Não há, é verdade, nos Tribunais brasileiros, posicionamento firme sobre essa matéria. Tanto que o Superior Tribunal de Justiça deverá decidir brevemente, por voto de desempate, se a prescrição de tais ações é de cinco anos do conhecimento da doença conforme estabelece o Código de Defesa do Consumidor ou de vinte anos como estabelece o Código Civil de 1916, porque neste caso, o fumante inveterado por décadas teve a doença paulatinamente agravada pelo vício ao longos dos anos.
Meu palpite é que prevalecerá a prescrição após cinco anos do conhecimento do lesão como estabelece o CDC, porque essas ações indenizatórias são fundamentadas nessa lei.
Prevalecendo a prescrição de cinco anos, milhares de lesados perderão o direito de ação.
Por derradeiro, há que informar que existe uma outra pendência no Judiciário, desta feita no Supremo Tribunal Federal. Trata-se da Lei Estadual nº. 13.541, de 07.05.2009 de São Paulo que não só proíbe “o consumo de cigarros, cigarrilhas, charutos, cachimbos ou de qualquer outro produto fumígeno, derivado ou não do tabaco” em locais públicos ou privados numa ampla conceituação, como veda a existência de locais próprios de fumantes, os “fumódromos”. A Lei Federal n° 9294/94 garante tais áreas “devidamente isoladas e com arejamento conveniente.”
Os estabelecimentos em São Paulo que não seguirem a Lei estadual citada, serão penalizados com multas. Suas disposições terão eficácia a partir de 08 de agosto vindouro.
Essa Lei no STF (ADI n° 4249) vem sendo qualificada de inconstitucional sob argumento de que a matéria que ela regula é de competência federal e não estadual.

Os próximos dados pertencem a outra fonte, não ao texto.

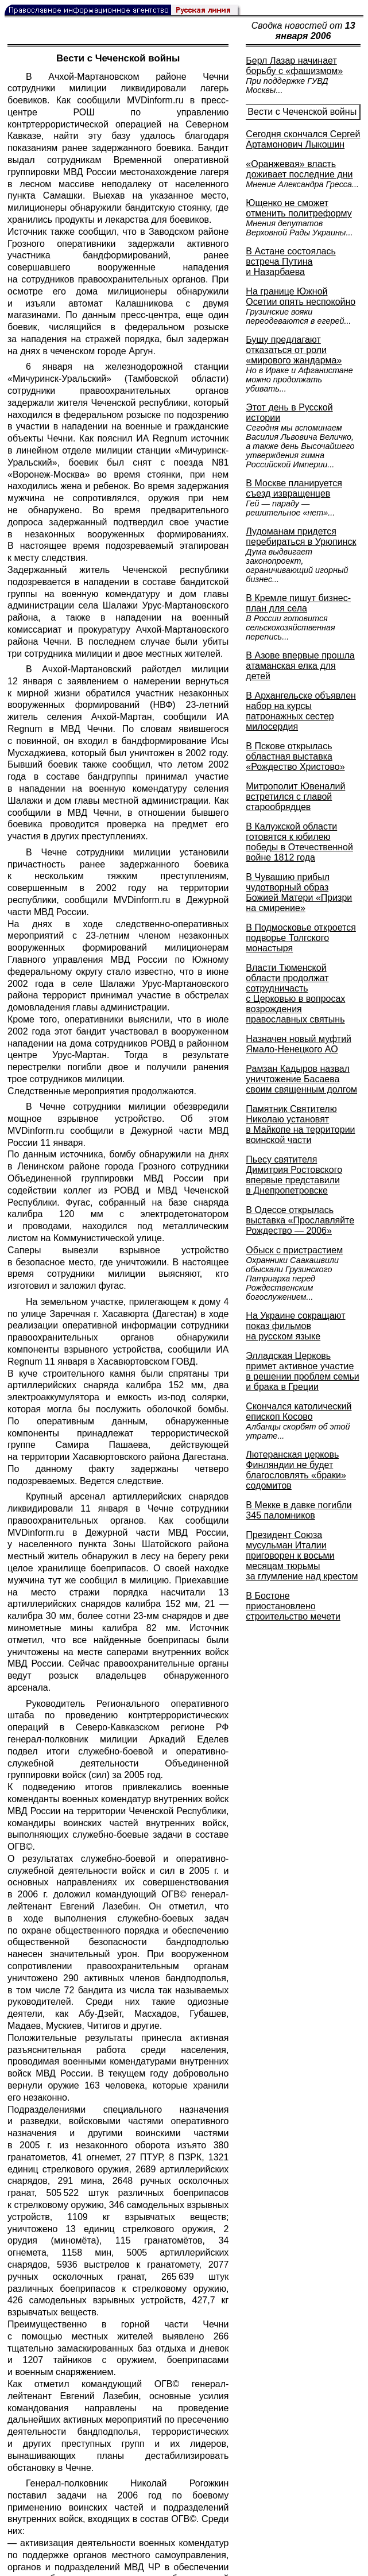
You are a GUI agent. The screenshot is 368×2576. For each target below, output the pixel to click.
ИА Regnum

Aguardemos o desfecho dessas demandas
De tudo isso se conclui que não fumar é muito bom para a saúde e aqueles que fumam, com juízo e muito esforço deverão tentar se livrar do vício que os prejudica e os torna “inconvenientes” e com essa vitória, contar aos fumantes como a conquistaram (gostinho de levar vantagem, certo?)
Tenho dito.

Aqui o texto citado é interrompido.